To the Infinity Games, and beyond: Competition starting for point for special needs athletes
Without a competition like this, 'nobody would encourage these kids', says games founder who collaborated with the Special Olympics World Games Abu Dhabi
Two hundred athletes with special needs from across the UAE gathered to compete in the first ever Infinity Games on Friday.
Hosted by Sunmarke School in Dubai, competitors from schools and sports clubs gathered to compete in a series of races, sprints, obstacle course races and gymnastics contests in what the Games' founder claims is the country's first special needs competition open to people of all nationalities.
PE teacher Hollie Murphy, the founder who has run the Sports Heroes Academy for people with special needs for four years, said that without a competition like this "nobody would encourage these kids” to compete.
"I invited 65 mainstream schools to take part. I spoke to every single PE teacher in the region and encouraged them to bring children with special needs to participate," she said.
As only five teachers responded, she collaborated with the Special Olympics World Games Abu Dhabi 2019 committee, and expanded the event to include special needs centres and sports clubs.
The Special Olympics team helped her to organise the event and 150 of their athletes joined in.
Talal Al Hashemi, national director of the Special Olympics UAE, said collaborating with Infinity Games helped them achieve their most important goal of better including people with special needs into society.
"People with special needs have unique capabilities," he said, pointing out that such an event gave them a chance to showcase their skills.
"It also gave our Special Olympics athletes a chance to practice for next year."
As the sun shone, the athletes saw the fruits of their hard training out on the field.
Nada Nasser, 12, from Sharjah's Al Thiqa Club for those with special needs, showed herself to be a Special Olympics star in the making when she won her group’s 400-metre race, despite it being the first time she had ever competed.
"I have been training every day in swimming, badminton and basketball since I was small," said the Iranian."
Meanwhile, fellow group athlete Iman Tayseer waited for her turn to run.
"I have been training for 10 years," said the Palestinian, 35. While she has participated in small races at her club, she said this was the first time she had been given the chance to compete in a contest.
"Since I joined a sports club, I run for an hour every day,” she said. "I am very excited."
Navya Karapath, 12, also won third place in a 400-metre race. Beaming with joy, she shook hands with everyone she saw.
Her mother, Dr Vandana – who did not want to give her first name – said the victory followed a series of heartbreaks at school, where she was never picked to join sports teams due to her disability.

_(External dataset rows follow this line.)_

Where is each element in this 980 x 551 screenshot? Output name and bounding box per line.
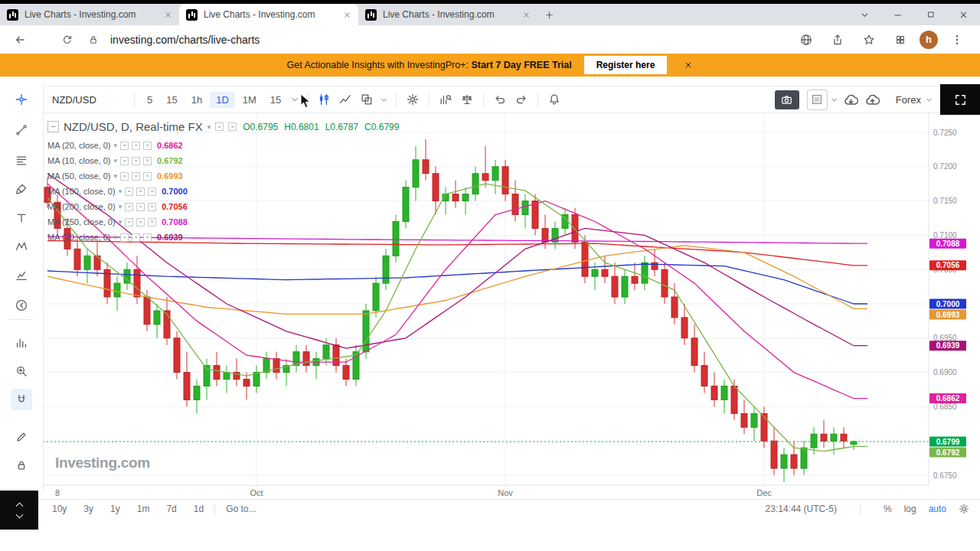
close-icon[interactable]: × bbox=[148, 218, 156, 227]
settings-icon[interactable]: • bbox=[132, 142, 140, 150]
eye-icon[interactable]: • bbox=[120, 172, 129, 181]
translate-icon[interactable] bbox=[794, 28, 818, 51]
lock-icon[interactable] bbox=[14, 458, 29, 473]
style-chevron-down-icon[interactable] bbox=[380, 96, 388, 104]
gear-icon[interactable] bbox=[959, 504, 969, 514]
bar-pattern-icon[interactable] bbox=[14, 335, 29, 350]
redo-icon[interactable] bbox=[511, 90, 532, 109]
chevron-down-icon[interactable]: ▾ bbox=[119, 218, 122, 226]
extensions-icon[interactable] bbox=[888, 28, 913, 51]
eye-icon[interactable]: • bbox=[125, 187, 133, 196]
close-icon[interactable]: × bbox=[143, 142, 152, 150]
interval-1D-button[interactable]: 1D bbox=[210, 92, 235, 108]
browser-tab-2-active[interactable]: Live Charts - Investing.com bbox=[179, 4, 358, 25]
close-window-icon[interactable] bbox=[947, 4, 980, 25]
candles-style-icon[interactable] bbox=[313, 90, 335, 109]
undo-icon[interactable] bbox=[489, 90, 511, 109]
range-7d-button[interactable]: 7d bbox=[166, 504, 176, 514]
scroll-down-icon[interactable] bbox=[14, 510, 25, 522]
range-3y-button[interactable]: 3y bbox=[83, 504, 93, 514]
refresh-icon[interactable] bbox=[55, 28, 80, 51]
eye-icon[interactable]: • bbox=[125, 218, 133, 227]
settings-icon[interactable]: • bbox=[132, 233, 140, 242]
eye-icon[interactable]: • bbox=[120, 157, 129, 165]
layout-icon[interactable] bbox=[807, 90, 828, 110]
browser-tab-3[interactable]: Live Charts - Investing.com bbox=[358, 4, 537, 25]
collapse-icon[interactable]: – bbox=[47, 121, 59, 132]
crosshair-icon[interactable] bbox=[14, 92, 29, 107]
clock-label[interactable]: 23:14:44 (UTC-5) bbox=[766, 504, 837, 514]
eye-icon[interactable]: • bbox=[120, 142, 129, 150]
new-tab-plus-icon[interactable] bbox=[537, 4, 560, 25]
magnet-icon[interactable] bbox=[11, 389, 32, 410]
range-1d-button[interactable]: 1d bbox=[194, 504, 204, 514]
range-10y-button[interactable]: 10y bbox=[52, 504, 67, 514]
line-style-icon[interactable] bbox=[335, 90, 356, 109]
eye-icon[interactable]: • bbox=[125, 203, 133, 211]
settings-icon[interactable]: • bbox=[136, 203, 145, 211]
chevron-down-icon[interactable] bbox=[848, 4, 881, 25]
close-icon[interactable] bbox=[343, 11, 351, 19]
chevron-down-icon[interactable]: ▾ bbox=[119, 203, 122, 210]
close-icon[interactable]: × bbox=[143, 233, 152, 242]
hide-panel-icon[interactable] bbox=[14, 298, 29, 313]
chevron-down-icon[interactable]: ▾ bbox=[114, 233, 118, 241]
scroll-up-icon[interactable] bbox=[14, 499, 25, 510]
indicators-icon[interactable] bbox=[435, 90, 456, 109]
forecast-icon[interactable] bbox=[14, 268, 29, 283]
settings-icon[interactable]: • bbox=[136, 187, 145, 196]
auto-scale-button[interactable]: auto bbox=[929, 504, 946, 514]
camera-icon[interactable] bbox=[775, 90, 799, 109]
gear-icon[interactable] bbox=[402, 90, 423, 109]
close-icon[interactable] bbox=[684, 60, 693, 70]
share-icon[interactable] bbox=[825, 28, 850, 51]
pencil-icon[interactable] bbox=[14, 429, 29, 445]
eye-icon[interactable]: • bbox=[215, 122, 224, 131]
chevron-down-icon[interactable]: ▾ bbox=[119, 187, 122, 195]
cloud-download-icon[interactable] bbox=[841, 90, 862, 109]
fib-icon[interactable] bbox=[14, 153, 29, 168]
lock-icon[interactable] bbox=[81, 28, 106, 51]
interval-15-button[interactable]: 15 bbox=[160, 92, 183, 108]
chevron-down-icon[interactable]: ▾ bbox=[207, 123, 211, 131]
layout-chevron-down-icon[interactable] bbox=[830, 96, 838, 104]
trend-line-icon[interactable] bbox=[14, 122, 29, 138]
chevron-down-icon[interactable]: ▾ bbox=[114, 157, 118, 165]
xabcd-pattern-icon[interactable] bbox=[14, 239, 29, 254]
close-icon[interactable] bbox=[522, 11, 531, 19]
close-icon[interactable]: × bbox=[143, 157, 152, 165]
interval-5-button[interactable]: 5 bbox=[141, 92, 158, 108]
back-icon[interactable] bbox=[8, 28, 32, 51]
interval-chevron-down-icon[interactable] bbox=[290, 95, 299, 104]
interval-1M-button[interactable]: 1M bbox=[237, 92, 263, 108]
bell-icon[interactable] bbox=[544, 90, 565, 109]
log-scale-button[interactable]: log bbox=[904, 504, 916, 514]
text-tool-icon[interactable] bbox=[14, 210, 29, 226]
overlay-style-icon[interactable] bbox=[356, 90, 377, 109]
category-chevron-down-icon[interactable] bbox=[925, 96, 933, 104]
symbol-input[interactable]: NZD/USD bbox=[47, 94, 129, 106]
close-icon[interactable]: × bbox=[148, 187, 156, 196]
chevron-down-icon[interactable]: ▾ bbox=[114, 142, 118, 149]
settings-icon[interactable]: • bbox=[136, 218, 145, 227]
range-1m-button[interactable]: 1m bbox=[137, 504, 150, 514]
minimize-icon[interactable] bbox=[881, 4, 914, 25]
brush-icon[interactable] bbox=[14, 181, 29, 197]
close-icon[interactable] bbox=[164, 11, 172, 19]
settings-icon[interactable]: • bbox=[132, 157, 140, 165]
zoom-in-icon[interactable] bbox=[14, 364, 29, 379]
maximize-icon[interactable] bbox=[914, 4, 947, 25]
settings-icon[interactable]: • bbox=[132, 172, 140, 181]
fullscreen-icon[interactable] bbox=[954, 93, 967, 106]
register-button[interactable]: Register here bbox=[584, 56, 668, 74]
chevron-down-icon[interactable]: ▾ bbox=[114, 172, 118, 180]
percent-scale-button[interactable]: % bbox=[884, 504, 892, 514]
star-icon[interactable] bbox=[857, 28, 881, 51]
fullscreen-corner[interactable] bbox=[940, 84, 980, 115]
close-icon[interactable]: × bbox=[148, 203, 156, 211]
interval-1h-button[interactable]: 1h bbox=[185, 92, 208, 108]
url-text[interactable]: investing.com/charts/live-charts bbox=[110, 34, 792, 46]
close-icon[interactable]: × bbox=[143, 172, 152, 181]
interval-15-button[interactable]: 15 bbox=[264, 92, 287, 108]
category-label[interactable]: Forex bbox=[896, 94, 921, 106]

"Every time there is school sport session she comes home crying and saying 'I did not participate'."
However, all of that changed when she joined the Sports Heroes Academy three months ago and began running and playing football.
At the academy each special needs athlete is supervised by a volunteer who gives them one-on-one training.
It welcomes children from all schools and centres and has attracted the praise of parents who had previously been desperate to see their children get involved in sport.
"There should be more inclusion; the government should make it compulsory for schools to involve children with special needs in sports,” said Dr Vandana.
Contestants at the games were divided across three categories based on the endurance level of athletes.
By the end of the day, the best performing three teams received gold, silver and bronze medals.
A trophy was also presented to the most outstanding athlete, and another to the most valuable player.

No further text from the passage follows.